== Segment start ==

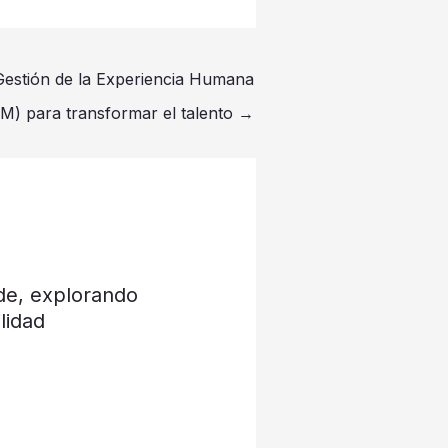
Gestión de la Experiencia Humana
M) para transformar el talento
→
de, explorando
lidad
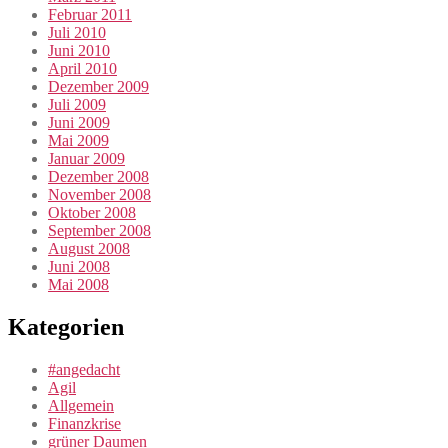
Februar 2011
Juli 2010
Juni 2010
April 2010
Dezember 2009
Juli 2009
Juni 2009
Mai 2009
Januar 2009
Dezember 2008
November 2008
Oktober 2008
September 2008
August 2008
Juni 2008
Mai 2008
Kategorien
#angedacht
Agil
Allgemein
Finanzkrise
grüner Daumen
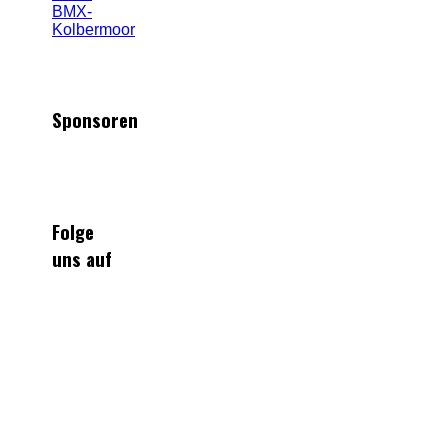
Sponsoren
Folge
uns auf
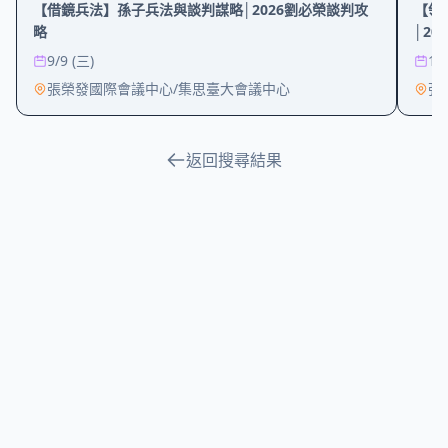
【借鏡兵法】孫子兵法與談判謀略│2026劉必榮談判攻
【領
略
│2
9/9 (三)
12
張榮發國際會議中心/集思臺大會議中心
張
返回搜尋結果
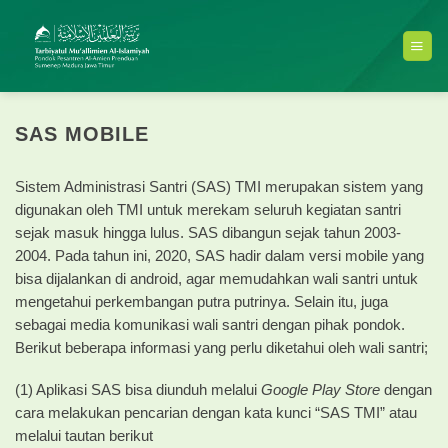
Skip
to
content
SAS MOBILE
Sistem Administrasi Santri (SAS) TMI merupakan sistem yang
digunakan oleh TMI untuk merekam seluruh kegiatan santri
sejak masuk hingga lulus. SAS dibangun sejak tahun 2003-
2004. Pada tahun ini, 2020, SAS hadir dalam versi mobile yang
bisa dijalankan di android, agar memudahkan wali santri untuk
mengetahui perkembangan putra putrinya. Selain itu, juga
sebagai media komunikasi wali santri dengan pihak pondok.
Berikut beberapa informasi yang perlu diketahui oleh wali santri;
(1) Aplikasi SAS bisa diunduh melalui
Google Play Store
dengan
cara melakukan pencarian dengan kata kunci “SAS TMI” atau
melalui tautan berikut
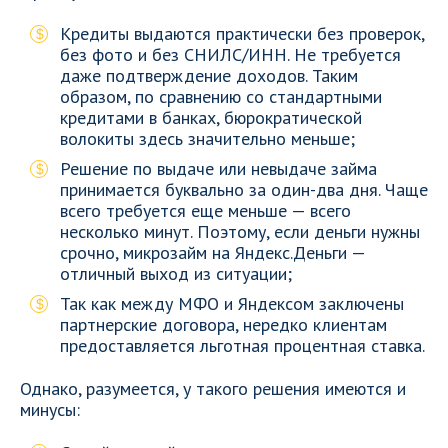
Кредиты выдаются практически без проверок,
без фото и без СНИЛС/ИНН. Не требуется
даже подтверждение доходов. Таким
образом, по сравнению со стандартными
кредитами в банках, бюрократической
волокиты здесь значительно меньше;
Решение по выдаче или невыдаче займа
принимается буквально за один-два дня. Чаще
всего требуется еще меньше — всего
несколько минут. Поэтому, если деньги нужны
срочно, микрозайм на Яндекс.Деньги —
отличный выход из ситуации;
Так как между МФО и Яндексом заключены
партнерские договора, нередко клиентам
предоставляется льготная процентная ставка.
Однако, разумеется, у такого решения имеются и
минусы:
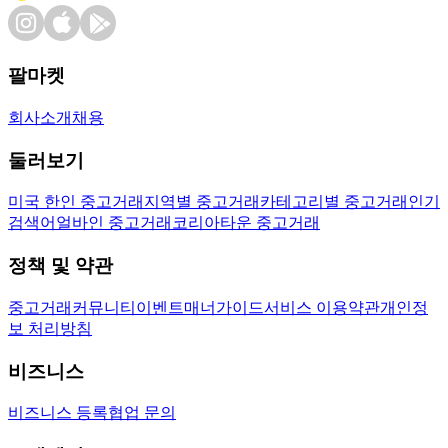
팔마켓
회사소개
채용
둘러보기
미국 한인 중고거래
지역별 중고거래
카테고리별 중고거래
인기
검색어
얼바인 중고거래
코리아타운 중고거래
정책 및 약관
중고거래
커뮤니티
이벤트
매너가이드
서비스 이용약관
개인정
보 처리방침
비즈니스
비즈니스 등록
협업 문의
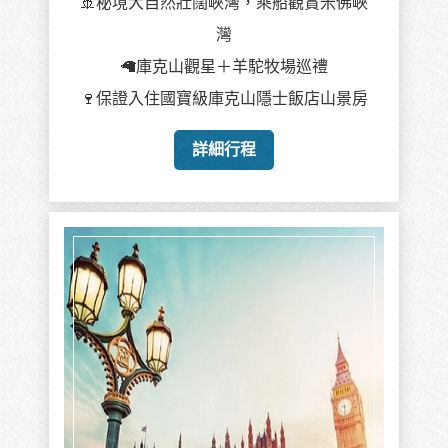
🚢秘境大自然壯闊峽灣，乘船觀賞米佛峽
灣
🦙庫克山觀星＋羊駝牧場巡禮
🍷保證入住國寶級庫克山隱士飯店山景房
詳細行程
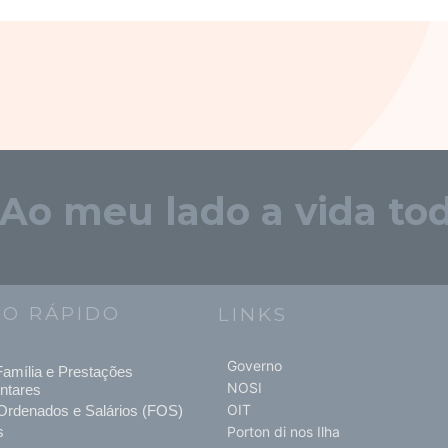
"Ao meu lado a vida tod
SO RÁPIDO
LINKS
Governo
amília e Prestações
NOSI
ntares
OIT
Ordenados e Salários (FOS)
s
Porton di nos Ilha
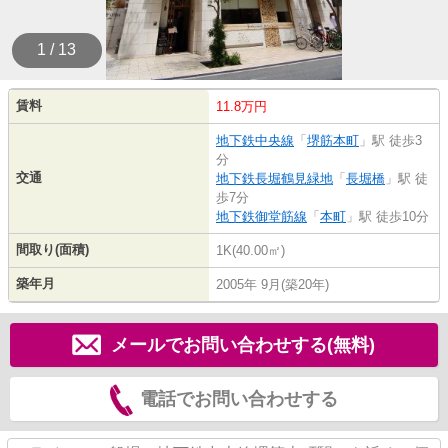
1 / 13
賃料
11.8万円
地下鉄中央線
「
堺筋本町
」駅 徒歩3
分
交通
地下鉄長堀鶴見緑地
「
長堀橋
」駅 徒
歩7分
地下鉄御堂筋線
「
本町
」駅 徒歩10分
間取り(面積)
1K(40.00㎡)
築年月
2005年 9月(築20年)
メールでお問い合わせする(無料)
電話でお問い合わせする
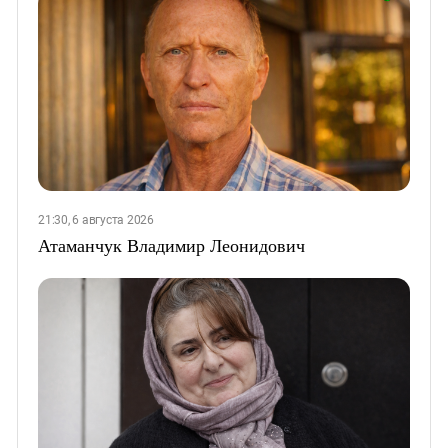
21:30, 6 августа 2026
Атаманчук Владимир Леонидович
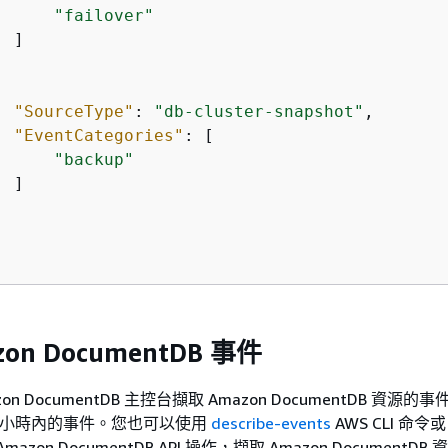
"failover"
 ]

"SourceType"
: 
"db-cluster-snapshot"
,

"EventCategories"
: [

"backup"
 ]

on DocumentDB 事件
on DocumentDB 主控台擷取 Amazon DocumentDB 資源的
4 小時內的事件。您也可以使用
describe-events
AWS CLI 命令或
Amazon DocumentDB API 操作，擷取 Amazon DocumentDB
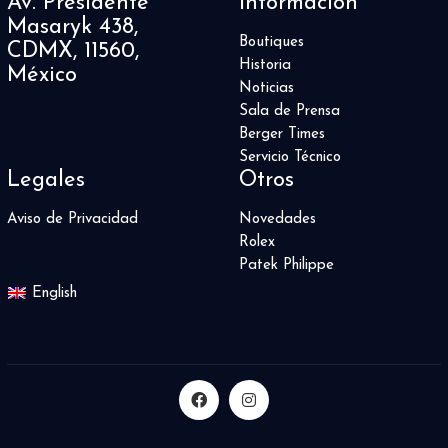
Av. Presidente
Información
Masaryk 438,
Boutiques
CDMX, 11560,
Historia
México
Noticias
Sala de Prensa
Berger Times
Servicio Técnico
Legales
Otros
Aviso de Privacidad
Novedades
Rolex
Patek Philippe
English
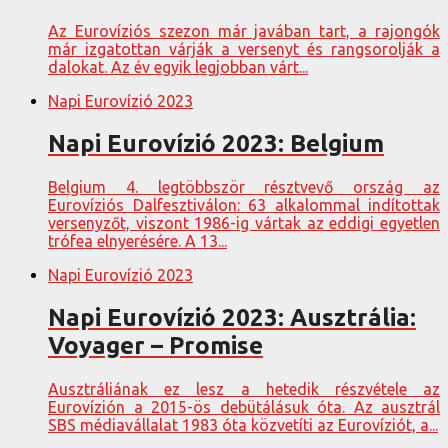
Az Eurovíziós szezon már javában tart, a rajongók
már izgatottan várják a versenyt és rangsorolják a
dalokat. Az év egyik legjobban várt...
Napi Eurovízió 2023
Napi Eurovízió 2023: Belgium
Belgium 4. legtöbbször résztvevő ország az
Eurovíziós Dalfesztiválon: 63 alkalommal indítottak
versenyzőt, viszont 1986-ig vártak az eddigi egyetlen
trófea elnyerésére. A 13...
Napi Eurovízió 2023
Napi Eurovízió 2023: Ausztrália:
Voyager – Promise
Ausztráliának ez lesz a hetedik részvétele az
Eurovízión a 2015-ös debütálásuk óta. Az ausztrál
SBS médiavállalat 1983 óta közvetíti az Eurovíziót, a...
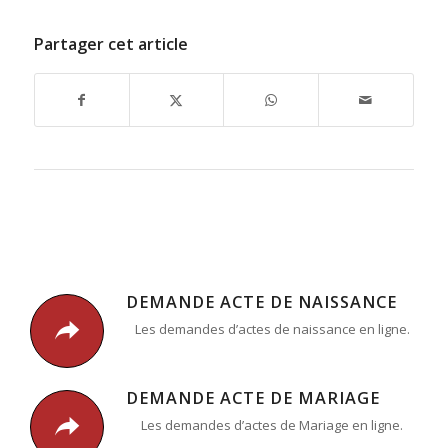
Partager cet article
DEMANDE ACTE DE NAISSANCE
Les demandes d’actes de naissance en ligne.
DEMANDE ACTE DE MARIAGE
Les demandes d’actes de Mariage en ligne.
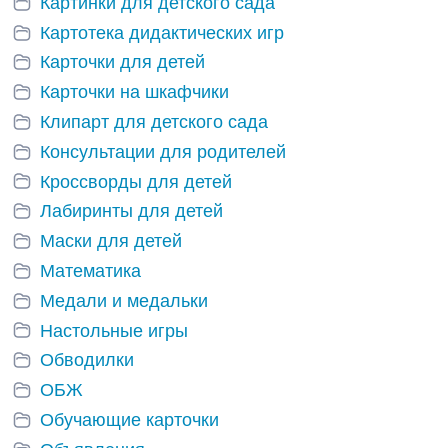
Картинки для детского сада
Картотека дидактических игр
Карточки для детей
Карточки на шкафчики
Клипарт для детского сада
Консультации для родителей
Кроссворды для детей
Лабиринты для детей
Маски для детей
Математика
Медали и медальки
Настольные игры
Обводилки
ОБЖ
Обучающие карточки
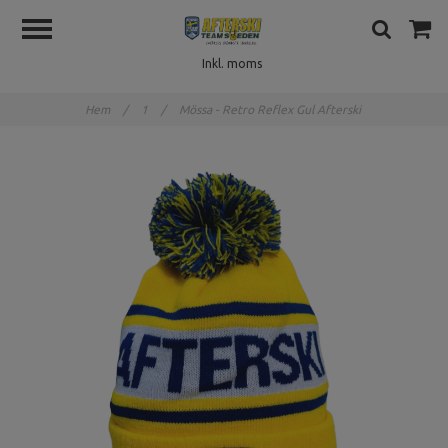
Inkl. moms
Hem
/
1
/
Mössa - Retro Reflex Gul Afterski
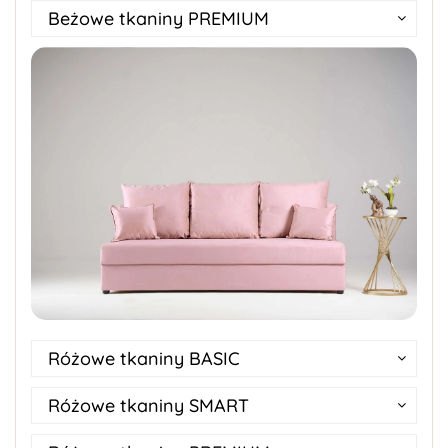
Beżowe tkaniny PREMIUM
Różowe tkaniny BASIC
Różowe tkaniny SMART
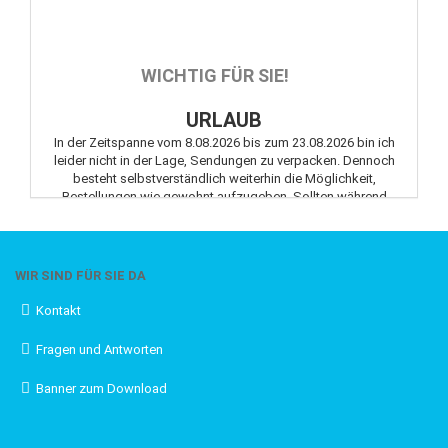
WICHTIG FÜR SIE!
URLAUB
In der Zeitspanne vom 8.08.2026 bis zum 23.08.2026 bin ich
leider nicht in der Lage, Sendungen zu verpacken. Dennoch
besteht selbstverständlich weiterhin die Möglichkeit,
Bestellungen wie gewohnt aufzugeben. Sollten während
dieses Zeitraums Fragen oder Anliegen auftreten, können Sie
mich jederzeit gerne per E-Mail kontaktieren.
WIR SIND FÜR SIE DA
Kontakt
KEIN VERSAND VOR ZAHLUNGSEINGANG
Fragen und Antworten
Bitte achten Sie auf eine zeitnahe Bezahlung, denn der
Banner zum Download
Versand findet erst nach Zahlungseingang statt.
Vielen Dank!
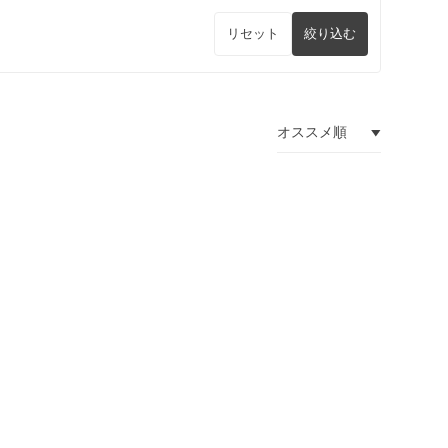
リセット
絞り込む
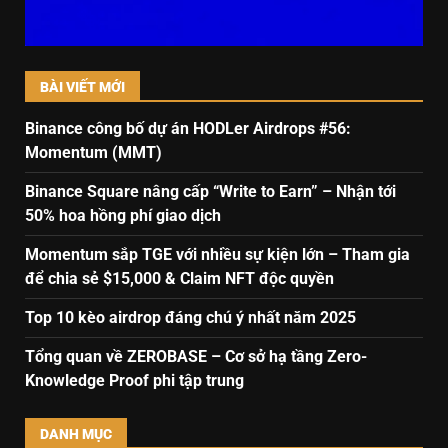
BÀI VIẾT MỚI
Binance công bố dự án HODLer Airdrops #56:
Momentum (MMT)
Binance Square nâng cấp “Write to Earn” – Nhận tới
50% hoa hồng phí giao dịch
Momentum sắp TGE với nhiều sự kiện lớn – Tham gia
để chia sẻ $15,000 & Claim NFT độc quyền
Top 10 kèo airdrop đáng chú ý nhất năm 2025
Tổng quan về ZEROBASE – Cơ sở hạ tầng Zero-
Knowledge Proof phi tập trung
DANH MỤC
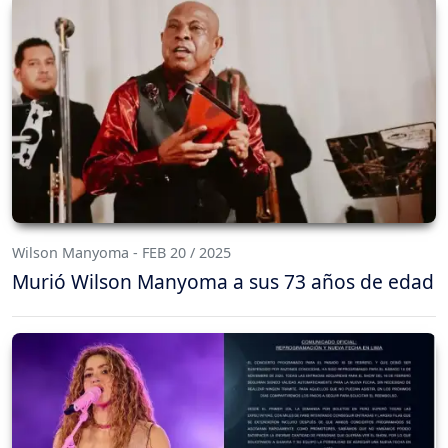
Wilson Manyoma - FEB 20 / 2025
Murió Wilson Manyoma a sus 73 años de edad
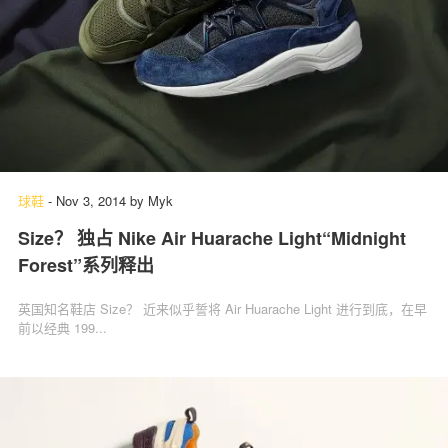
球鞋
-
Nov 3, 2014
by
Myk
Size？ 独占 Nike Air Huarache Light“Midnight
Forest”系列释出
英国知名鞋店 Size？ 近来似乎誓将 Air Huarache Light 进行到底，在早
前以经典 199...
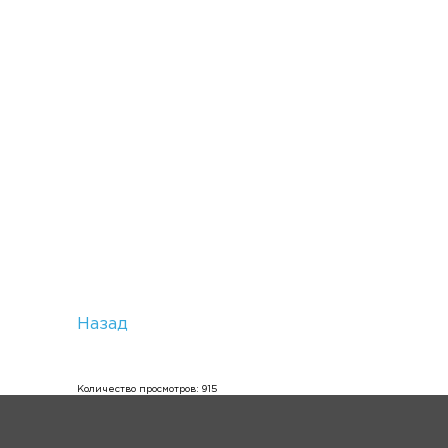
Назад
Количество просмотров: 915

== Segment end ==

● **Exercise goal**
Output all the material verbatim, skipping every image.

● **Task response**
Gestión de la Experiencia Humana
M) para transformar el talento
→
de, explorando
lidad
Februar 2011
Juli 2010
Juni 2010
April 2010
Dezember 2009
Juli 2009
Juni 2009
Mai 2009
Januar 2009
Dezember 2008
November 2008
Oktober 2008
September 2008
August 2008
Juni 2008
Mai 2008
Kategorien
#angedacht
Agil
Allgemein
Finanzkrise
grüner Daumen
Sponsoren
Folge
uns auf
【借鏡兵法】孫子兵法與談判謀略│2026劉必榮談判攻
【領
略
│2
9/9 (三)
12
張榮發國際會議中心/集思臺大會議中心
張
返回搜尋結果
Skip
to
content
SAS MOBILE
Sistem Administrasi Santri (SAS) TMI merupakan sistem yang
digunakan oleh TMI untuk merekam seluruh kegiatan santri
sejak masuk hingga lulus. SAS dibangun sejak tahun 2003-
2004. Pada tahun ini, 2020, SAS hadir dalam versi mobile yang
bisa dijalankan di android, agar memudahkan wali santri untuk
mengetahui perkembangan putra putrinya. Selain itu, juga
sebagai media komunikasi wali santri dengan pihak pondok.
Berikut beberapa informasi yang perlu diketahui oleh wali santri;
(1) Aplikasi SAS bisa diunduh melalui
Google Play Store
dengan
cara melakukan pencarian dengan kata kunci “SAS TMI” atau
melalui tautan berikut
Кредиты выдаются практически без проверок,
без фото и без СНИЛС/ИНН. Не требуется
даже подтверждение доходов. Таким
образом, по сравнению со стандартными
кредитами в банках, бюрократической
волокиты здесь значительно меньше;
Решение по выдаче или невыдаче займа
принимается буквально за один-два дня. Чаще
всего требуется еще меньше — всего
несколько минут. Поэтому, если деньги нужны
срочно, микрозайм на Яндекс.Деньги —
отличный выход из ситуации;
Так как между МФО и Яндексом заключены
партнерские договора, нередко клиентам
предоставляется льготная процентная ставка.
Однако, разумеется, у такого решения имеются и
минусы:
팔마켓
회사소개
채용
둘러보기
미국 한인 중고거래
지역별 중고거래
카테고리별 중고거래
인기
검색어
얼바인 중고거래
코리아타운 중고거래
정책 및 약관
중고거래
커뮤니티
이벤트
매너가이드
서비스 이용약관
개인정
보 처리방침
비즈니스
비즈니스 등록
협업 문의
🚢秘境大自然壯闊峽灣，乘船觀賞米佛峽
灣
🦙庫克山觀星＋羊駝牧場巡禮
🍷保證入住國寶級庫克山隱士飯店山景房
詳細行程
"Ao meu lado a vida tod
SO RÁPIDO
LINKS
Governo
amília e Prestações
NOSI
ntares
OIT
Ordenados e Salários (FOS)
s
Porton di nos Ilha
1 / 13
賃料
11.8万円
地下鉄中央線
「
堺筋本町
」駅 徒歩3
分
交通
地下鉄長堀鶴見緑地
「
長堀橋
」駅 徒
歩7分
地下鉄御堂筋線
「
本町
」駅 徒歩10分
間取り(面積)
1K(40.00㎡)
築年月
2005年 9月(築20年)
メールでお問い合わせする(無料)
電話でお問い合わせする
21:30, 6 августа 2026
Атаманчук Владимир Леонидович
"failover"
 ]

"SourceType"
: 
"db-cluster-snapshot"
,

"EventCategories"
: [

"backup"
 ]

on DocumentDB 事件
on DocumentDB 主控台擷取 Amazon DocumentDB 資源的
4 小時內的事件。您也可以使用
describe-events
AWS CLI 命令或
Amazon DocumentDB API 操作，擷取 Amazon DocumentDB
Av. Presidente
Información
Masaryk 438,
Boutiques
CDMX, 11560,
Historia
México
Noticias
Sala de Prensa
Berger Times
Servicio Técnico
Legales
Otros
Aviso de Privacidad
Novedades
Rolex
Patek Philippe
English
Az Eurovíziós szezon már javában tart, a rajongók
már izgatottan várják a versenyt és rangsorolják a
dalokat. Az év egyik legjobban várt...
Napi Eurovízió 2023
Napi Eurovízió 2023: Belgium
Belgium 4. legtöbbször résztvevő ország az
Eurovíziós Dalfesztiválon: 63 alkalommal indítottak
versenyzőt, viszont 1986-ig vártak az eddigi egyetlen
trófea elnyerésére. A 13...
Napi Eurovízió 2023
Napi Eurovízió 2023: Ausztrália:
Voyager – Promise
Ausztráliának ez lesz a hetedik részvétele az
Eurovízión a 2015-ös debütálásuk óta. Az ausztrál
SBS médiavállalat 1983 óta közvetíti az Eurovíziót, a...
Partager cet article
DEMANDE ACTE DE NAISSANCE
Les demandes d’actes de naissance en ligne.
DEMANDE ACTE DE MARIAGE
Les demandes d’actes de Mariage en ligne.
Картинки для детского сада
Картотека дидактических игр
Карточки для детей
Карточки на шкафчики
Клипарт для детского сада
Консультации для родителей
Кроссворды для детей
Лабиринты для детей
Маски для детей
Математика
Медали и медальки
Настольные игры
Обводилки
ОБЖ
Обучающие карточки
Inkl. moms
Hem
/
1
/
Mössa - Retro Reflex Gul Afterski
Beżowe tkaniny PREMIUM
Różowe tkaniny BASIC
Różowe tkaniny SMART
WICHTIG FÜR SIE!
URLAUB
In der Zeitspanne vom 8.08.2026 bis zum 23.08.2026 bin ich
leider nicht in der Lage, Sendungen zu verpacken. Dennoch
besteht selbstverständlich weiterhin die Möglichkeit,
Bestellungen wie gewohnt aufzugeben. Sollten während
dieses Zeitraums Fragen oder Anliegen auftreten, können Sie
mich jederzeit gerne per E-Mail kontaktieren.
WIR SIND FÜR SIE DA
Kontakt
KEIN VERSAND VOR ZAHLUNGSEINGANG
Fragen und Antworten
Bitte achten Sie auf eine zeitnahe Bezahlung, denn der
Banner zum Download
Versand findet erst nach Zahlungseingang statt.
Vielen Dank!
リセット
絞り込む
BÀI VIẾT MỚI
Binance công bố dự án HODLer Airdrops #56:
Momentum (MMT)
Binance Square nâng cấp “Write to Earn” – Nhận tới
50% hoa hồng phí giao dịch
Momentum sắp TGE với nhiều sự kiện lớn – Tham gia
để chia sẻ $15,000 & Claim NFT độc quyền
Top 10 kèo airdrop đáng chú ý nhất năm 2025
Tổng quan về ZEROBASE – Cơ sở hạ tầng Zero-
Knowledge Proof phi tập trung
DANH MỤC
Wilson Manyoma - FEB 20 / 2025
Murió Wilson Manyoma a sus 73 años de edad
球鞋
-
Nov 3, 2014
by
Myk
Size？ 独占 Nike Air Huarache Light“Midnight
Forest”系列释出
英国知名鞋店 Size？ 近来似乎誓将 Air Huarache Light 进行到底，在早
前以经典 199...
Назад
Количество просмотров: 915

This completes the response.